A fascinating social experiment is about to begin in the Arab state of Saudi Arabia.
Under Saudi Sharia law, women are accorded anything but equal rights – most famously, they must be chaperoned while outdoors and are forbidden to drive (although enforcement of the latter is lax in rural areas). Far more importantly, their economic freedom is severely curtailed: while some 70% of University attendees are female, women make up less than 15% of the workforce. Progressive? Hardly.
So, what to make of news that the Saudis are building a women-only industrial city in the Eastern Province of Hofuf – with similar plans for four more cities elsewhere? As the Guardian reports here, it’s a project developed by the Saudi Industrial Property Authority (MODON), from a proposal by a group of Saudi businesswomen. The stated aim is to provide a place for women to develop their own economic potential, including – to quote businesswoman Hussan al-Aun – “a specialised training centre to help women develop their talents and train them to work at factories. This is essential to cut unemployment among our female graduates.”
It’s very easy to see this as a cold-blooded money-grabbing move by a government keen to find an apparently progressive way to reinforce sexual segregation while boosting the economy – but is it that simple? Last year King Abdullah announced that from 2015, women could vote in local elections and consultative assemblies – and earlier this year a ban on employing women in lingerie and cosmetic shops was overturned. These are not token reforms.
It’s also important to note that the best way to start a revolution is to gather together members of an underdog class in one place and give them the tools to develop a power base – or, put another way by Zoe Williams at the Guardian:
…when you educate people, refuse to let them work and then suddenly unleash them, en masse, into economic productivity, that’s almost an open invitation to them to be better than you.

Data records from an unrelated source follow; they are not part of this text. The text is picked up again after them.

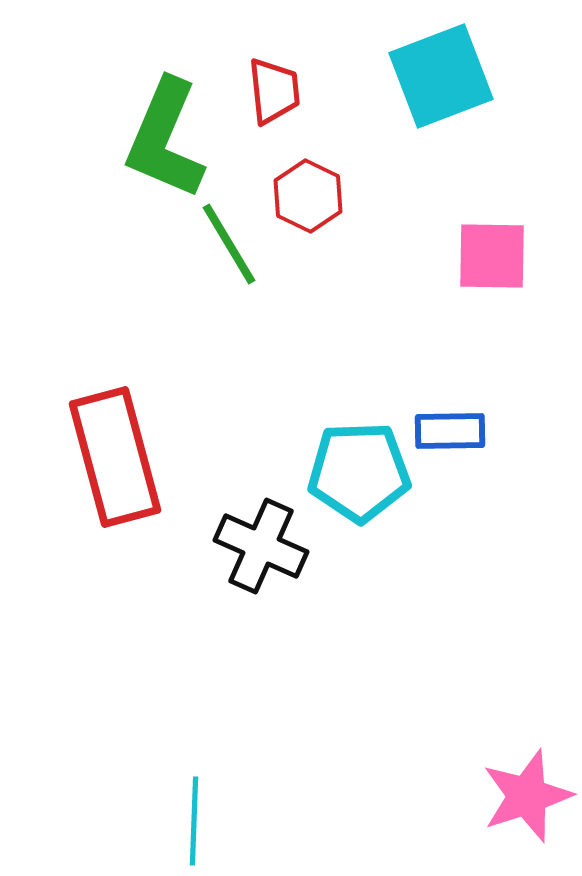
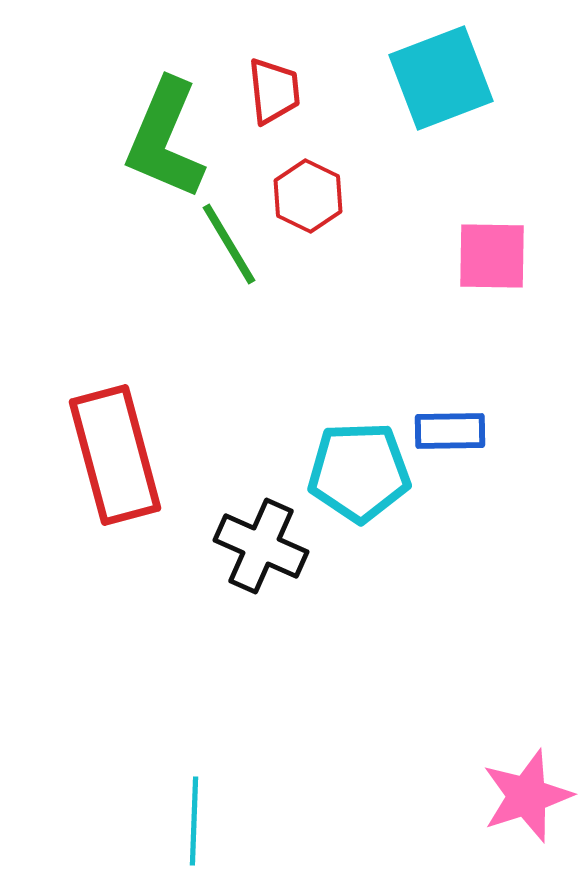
cyan square: moved 2 px down
red rectangle: moved 2 px up
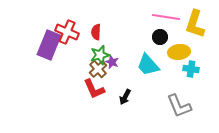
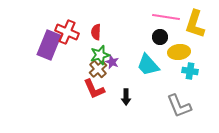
cyan cross: moved 1 px left, 2 px down
black arrow: moved 1 px right; rotated 28 degrees counterclockwise
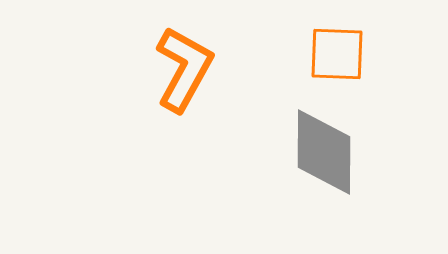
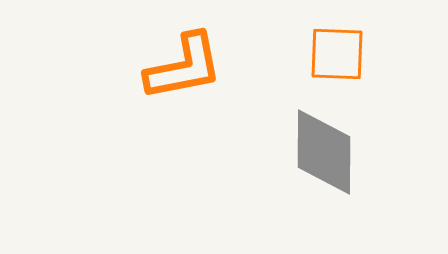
orange L-shape: moved 2 px up; rotated 50 degrees clockwise
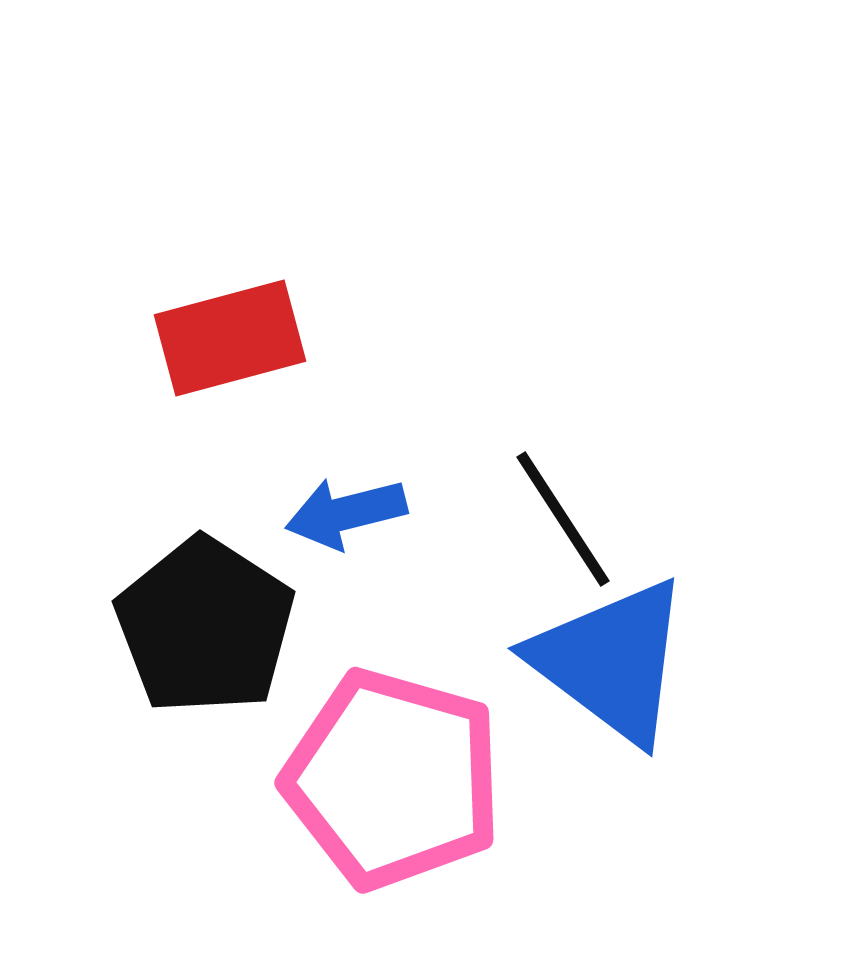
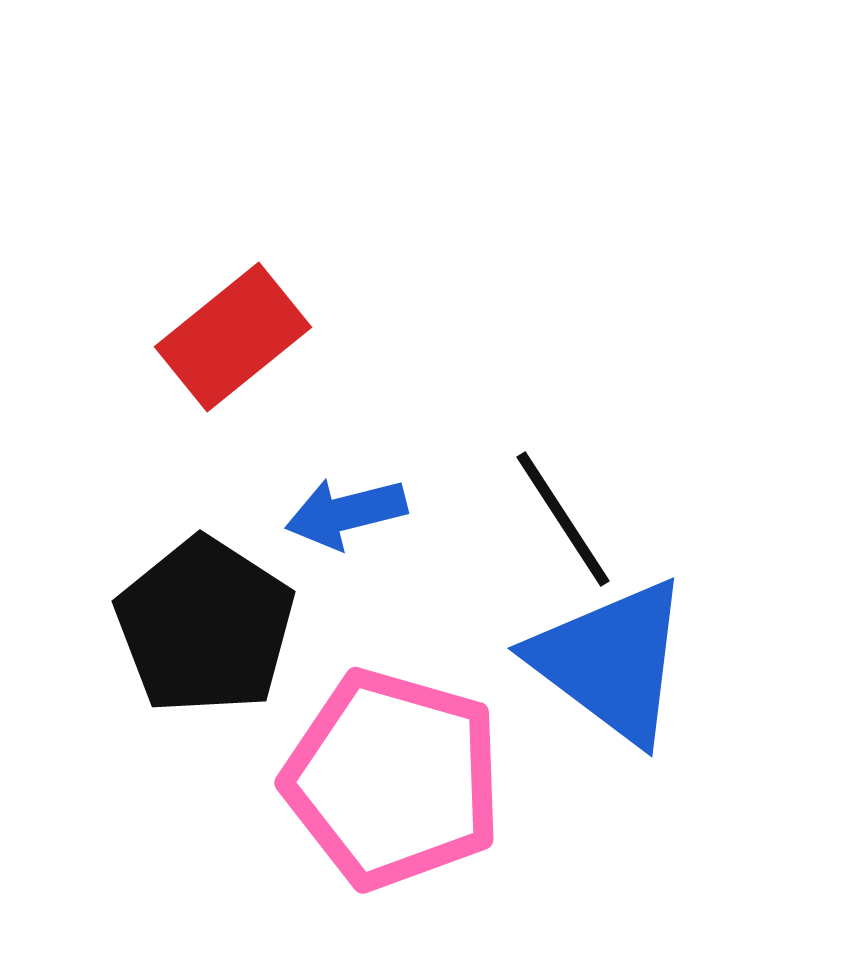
red rectangle: moved 3 px right, 1 px up; rotated 24 degrees counterclockwise
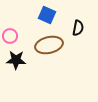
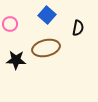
blue square: rotated 18 degrees clockwise
pink circle: moved 12 px up
brown ellipse: moved 3 px left, 3 px down
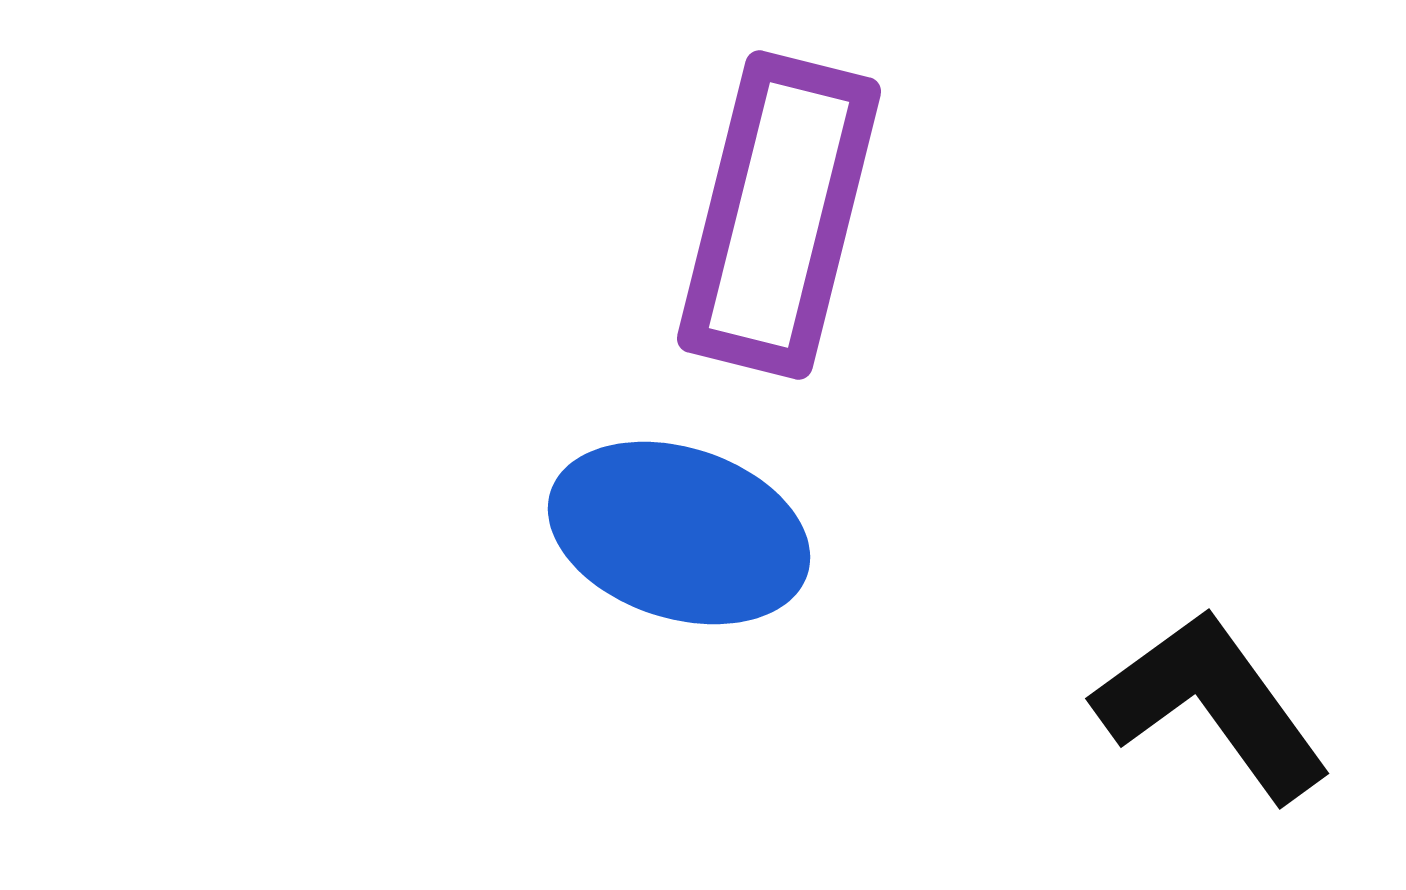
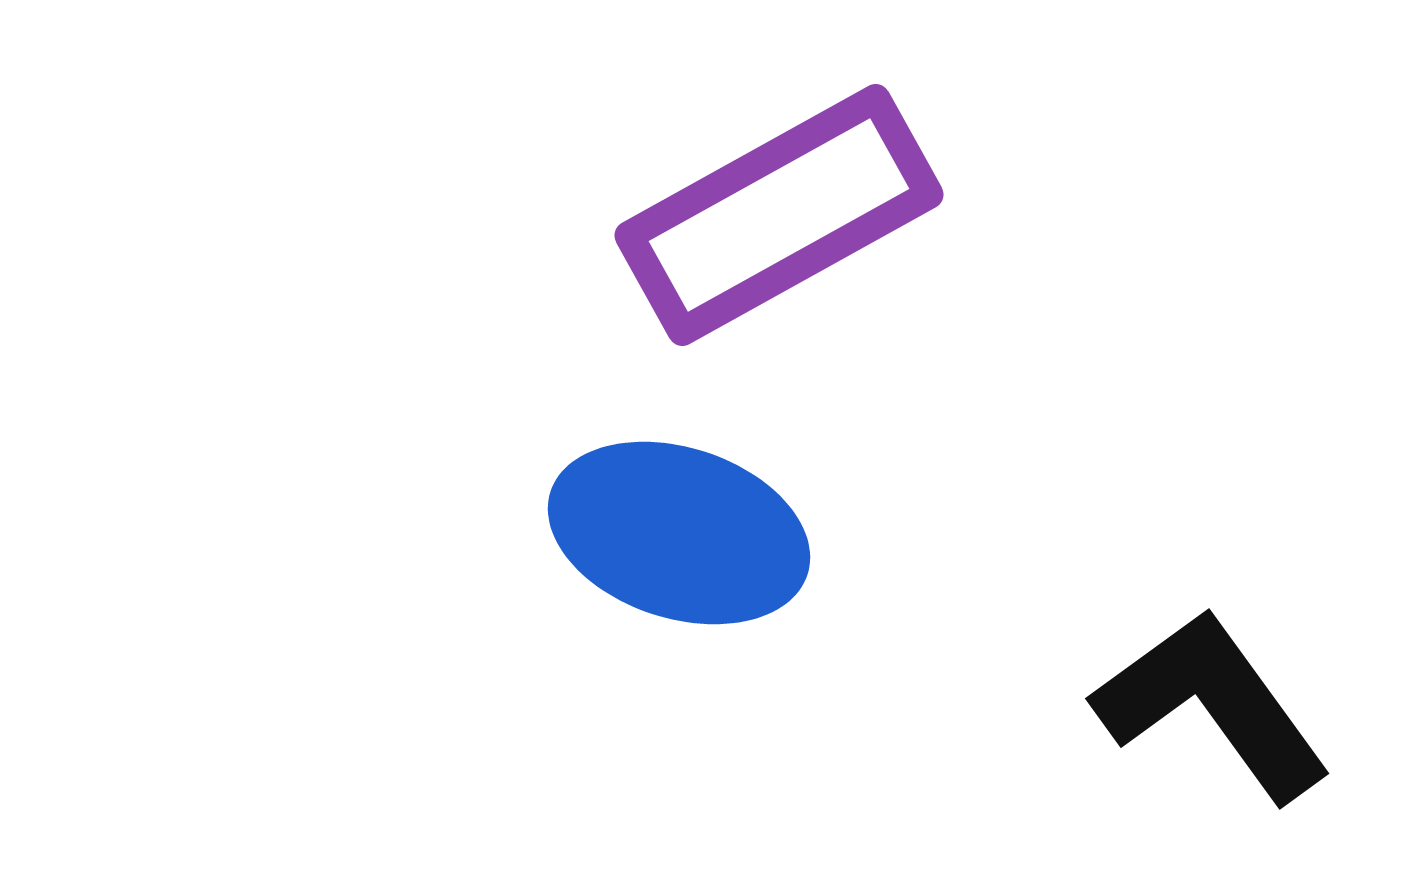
purple rectangle: rotated 47 degrees clockwise
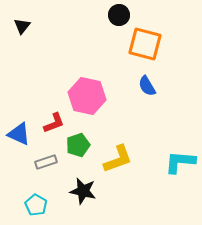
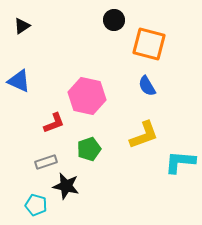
black circle: moved 5 px left, 5 px down
black triangle: rotated 18 degrees clockwise
orange square: moved 4 px right
blue triangle: moved 53 px up
green pentagon: moved 11 px right, 4 px down
yellow L-shape: moved 26 px right, 24 px up
black star: moved 17 px left, 5 px up
cyan pentagon: rotated 15 degrees counterclockwise
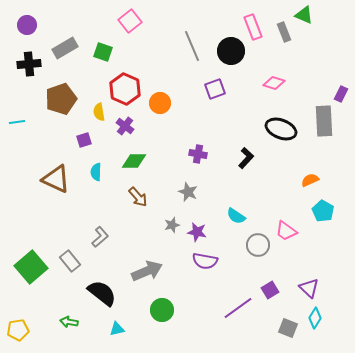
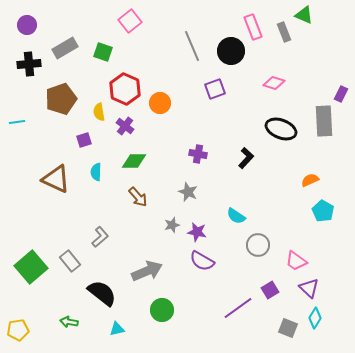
pink trapezoid at (286, 231): moved 10 px right, 30 px down
purple semicircle at (205, 261): moved 3 px left; rotated 20 degrees clockwise
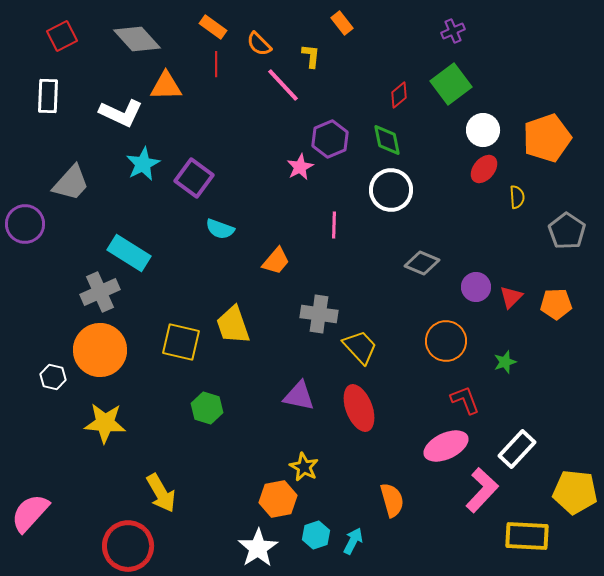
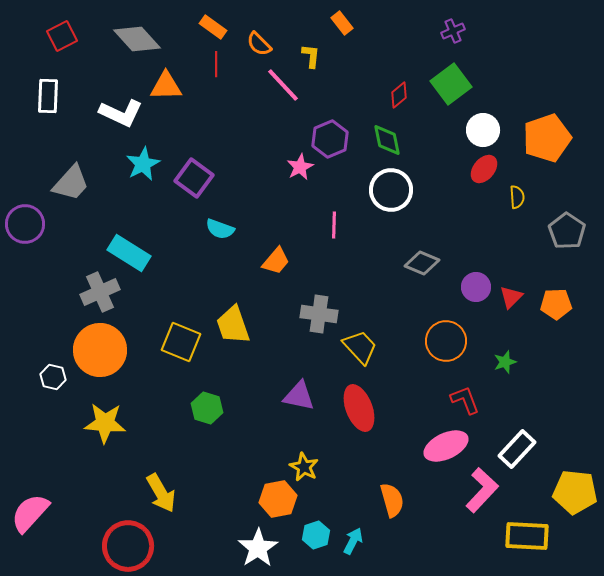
yellow square at (181, 342): rotated 9 degrees clockwise
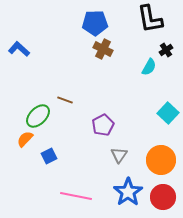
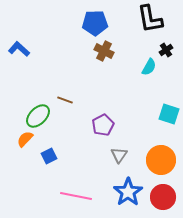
brown cross: moved 1 px right, 2 px down
cyan square: moved 1 px right, 1 px down; rotated 25 degrees counterclockwise
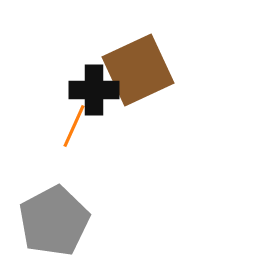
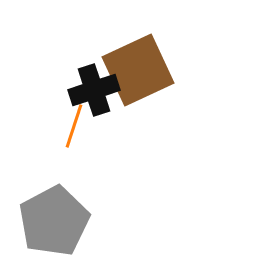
black cross: rotated 18 degrees counterclockwise
orange line: rotated 6 degrees counterclockwise
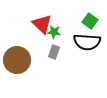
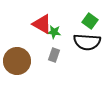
red triangle: rotated 15 degrees counterclockwise
gray rectangle: moved 3 px down
brown circle: moved 1 px down
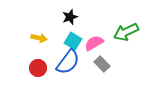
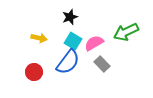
red circle: moved 4 px left, 4 px down
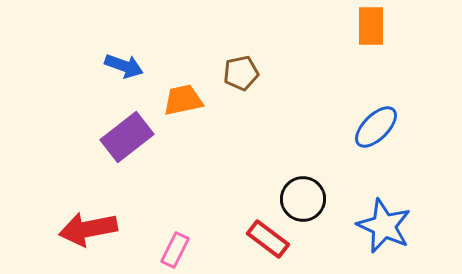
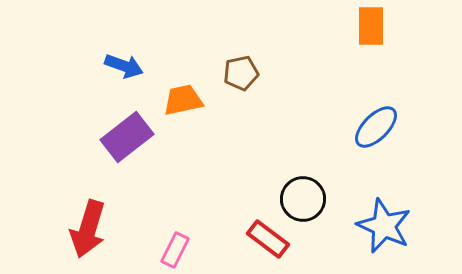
red arrow: rotated 62 degrees counterclockwise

None of this will be lost to the pro-segregationists – and let’s not forget that this is the country where private companies are violating employment law by openly hiring only single or non-pregnant married women. However this plays out, there will be considerable pressure to undermine any unofficial independence movement for women, or the ascendancy of women’s rights in the Saudi workplace. But for now? In a region housing some of the world’s richest people, money brings respect – and demonstrating a flair for earning money could be exactly the way Saudi women could fight against systemic prejudice.